Chancellor Adenauer said that he personally had never believed that the United States was taking a weaker position. However, he had been surprised that this thought had been expressed to him by many of the Americans he had just met in New York.4 These comments might, of course, be election year rumors.

Secretary Herter replied that the best symbol of our position was our Berlin contingency planning. We had carried this planning to the point of envisaging preparations for war over Berlin. The Secretary added that he did not know whom the Chancellor had seen in New York, but that he was glad that the Chancellor had come to Washington to learn the facts.

[Page 231]

Chancellor Adenauer then pointed out that half of the time for preparation for the Summit, which began with the Western Summit last December, had already elapsed. He raised the question whether the Western Powers would be able to work out a completely agreed position by mid-May. He asked whether the Secretary, as coordinator of Summit preparations, would try to expedite these preparations.
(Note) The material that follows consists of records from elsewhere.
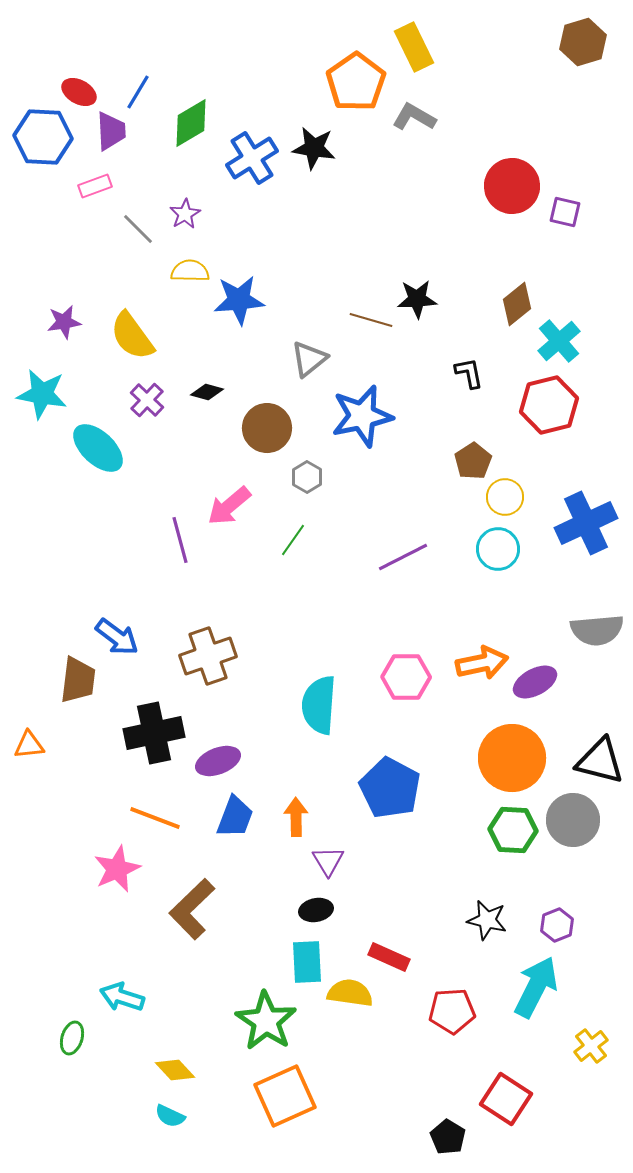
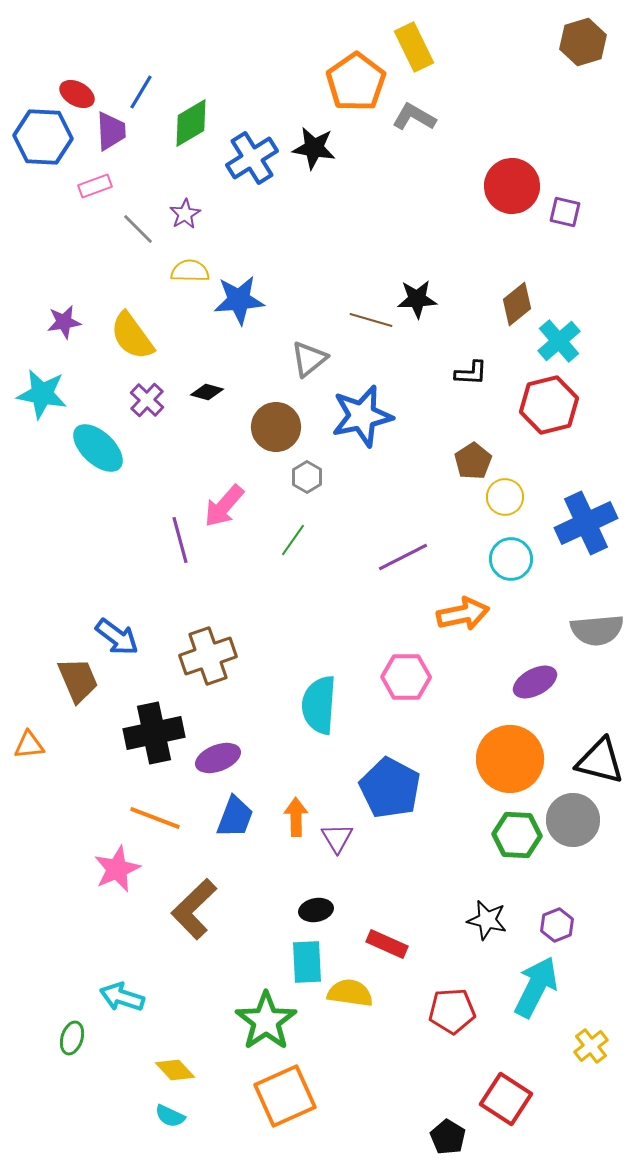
red ellipse at (79, 92): moved 2 px left, 2 px down
blue line at (138, 92): moved 3 px right
black L-shape at (469, 373): moved 2 px right; rotated 104 degrees clockwise
brown circle at (267, 428): moved 9 px right, 1 px up
pink arrow at (229, 506): moved 5 px left; rotated 9 degrees counterclockwise
cyan circle at (498, 549): moved 13 px right, 10 px down
orange arrow at (482, 663): moved 19 px left, 49 px up
brown trapezoid at (78, 680): rotated 30 degrees counterclockwise
orange circle at (512, 758): moved 2 px left, 1 px down
purple ellipse at (218, 761): moved 3 px up
green hexagon at (513, 830): moved 4 px right, 5 px down
purple triangle at (328, 861): moved 9 px right, 23 px up
brown L-shape at (192, 909): moved 2 px right
red rectangle at (389, 957): moved 2 px left, 13 px up
green star at (266, 1021): rotated 4 degrees clockwise
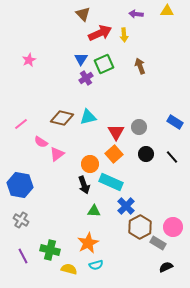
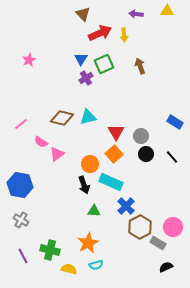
gray circle: moved 2 px right, 9 px down
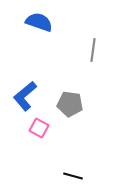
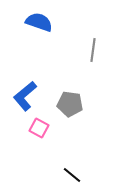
black line: moved 1 px left, 1 px up; rotated 24 degrees clockwise
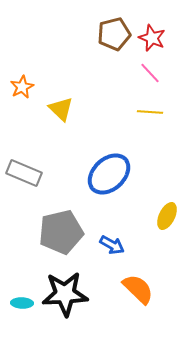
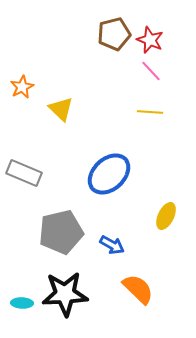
red star: moved 2 px left, 2 px down
pink line: moved 1 px right, 2 px up
yellow ellipse: moved 1 px left
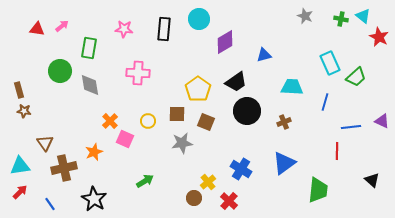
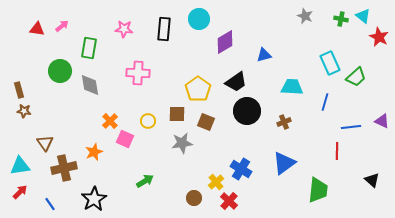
yellow cross at (208, 182): moved 8 px right
black star at (94, 199): rotated 10 degrees clockwise
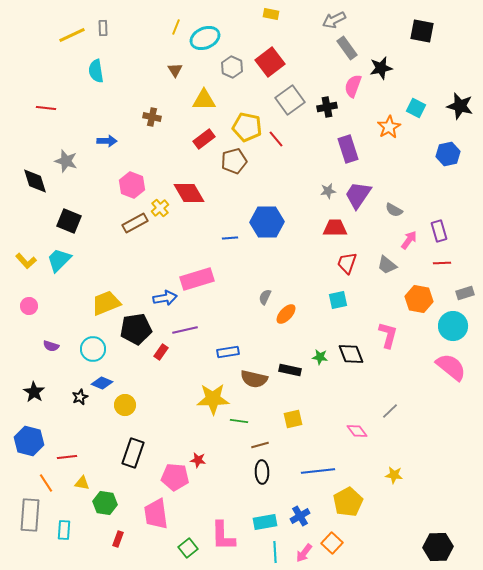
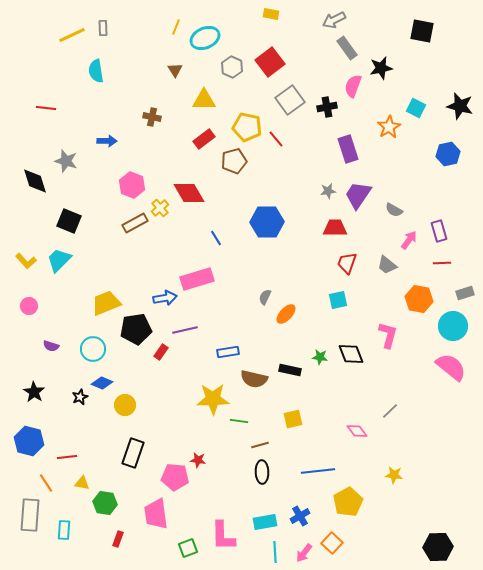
blue line at (230, 238): moved 14 px left; rotated 63 degrees clockwise
green square at (188, 548): rotated 18 degrees clockwise
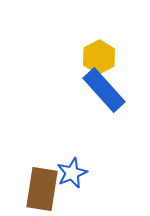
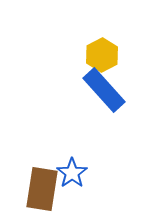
yellow hexagon: moved 3 px right, 2 px up
blue star: rotated 12 degrees counterclockwise
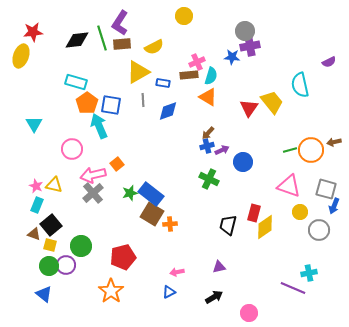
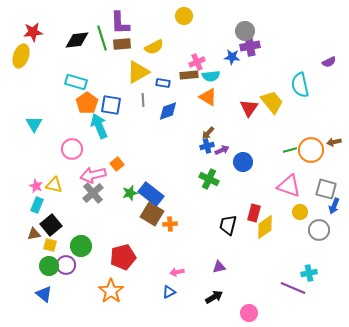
purple L-shape at (120, 23): rotated 35 degrees counterclockwise
cyan semicircle at (211, 76): rotated 66 degrees clockwise
brown triangle at (34, 234): rotated 32 degrees counterclockwise
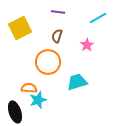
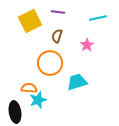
cyan line: rotated 18 degrees clockwise
yellow square: moved 10 px right, 7 px up
orange circle: moved 2 px right, 1 px down
black ellipse: rotated 10 degrees clockwise
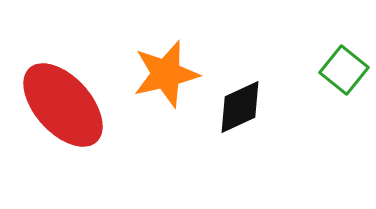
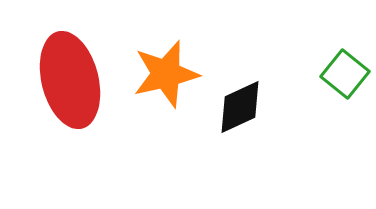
green square: moved 1 px right, 4 px down
red ellipse: moved 7 px right, 25 px up; rotated 28 degrees clockwise
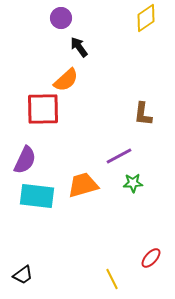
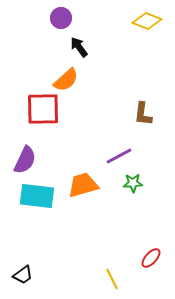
yellow diamond: moved 1 px right, 3 px down; rotated 56 degrees clockwise
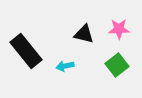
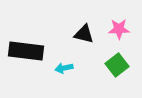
black rectangle: rotated 44 degrees counterclockwise
cyan arrow: moved 1 px left, 2 px down
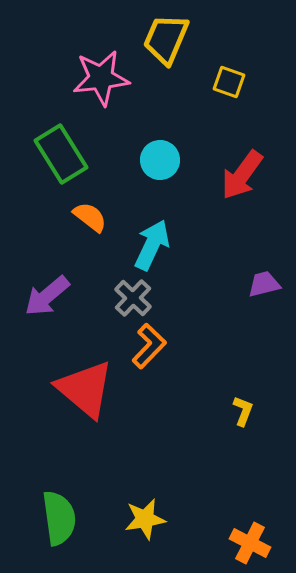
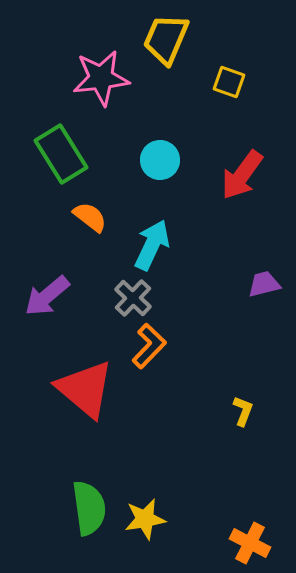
green semicircle: moved 30 px right, 10 px up
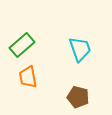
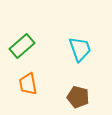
green rectangle: moved 1 px down
orange trapezoid: moved 7 px down
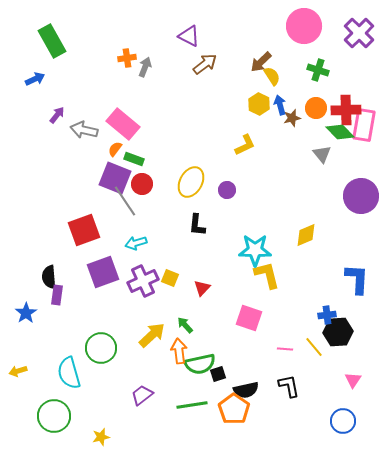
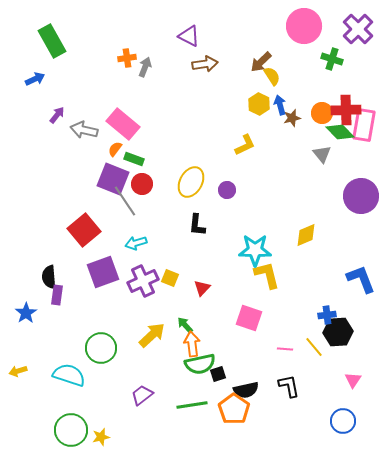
purple cross at (359, 33): moved 1 px left, 4 px up
brown arrow at (205, 64): rotated 30 degrees clockwise
green cross at (318, 70): moved 14 px right, 11 px up
orange circle at (316, 108): moved 6 px right, 5 px down
purple square at (115, 178): moved 2 px left, 1 px down
red square at (84, 230): rotated 20 degrees counterclockwise
blue L-shape at (357, 279): moved 4 px right; rotated 24 degrees counterclockwise
orange arrow at (179, 351): moved 13 px right, 7 px up
cyan semicircle at (69, 373): moved 2 px down; rotated 124 degrees clockwise
green circle at (54, 416): moved 17 px right, 14 px down
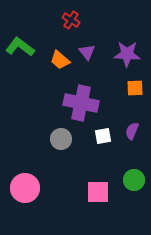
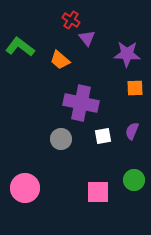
purple triangle: moved 14 px up
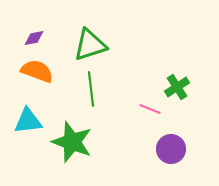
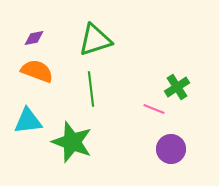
green triangle: moved 5 px right, 5 px up
pink line: moved 4 px right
Secretary Herter said that he agreed completely that preparations should be speeded up. Referring to the agreement of the President and the Chancellor that morning that disarmament was the most important item, he said that he hoped we would have a better idea in the next three weeks what line the Soviets will take and what the possibilities of serious negotiation are.5

  1. Source: Department of State, Central Files, 762.00/3–1560. Secret. Drafted by McKiernan, initialed by Kohler, and approved in S on March 28.
  2. For documentation on the Geneva Foreign Ministers Meeting May 11–August 5, 1959, see volume VIII.
  3. For text, see Foreign Relations, 1949, vol. III, pp. 751 and 1602–1065.
  4. For text of the joint statement issued following the morning conversations, see American Foreign Policy: Current Documents, 1960, p. 363.
  5. See Document 89.
  6. Following the consideration of Germany and Berlin, the discussion then turned to German assets, German aid to underdeveloped countries, and [text not declassified]. See Documents 254 and 255.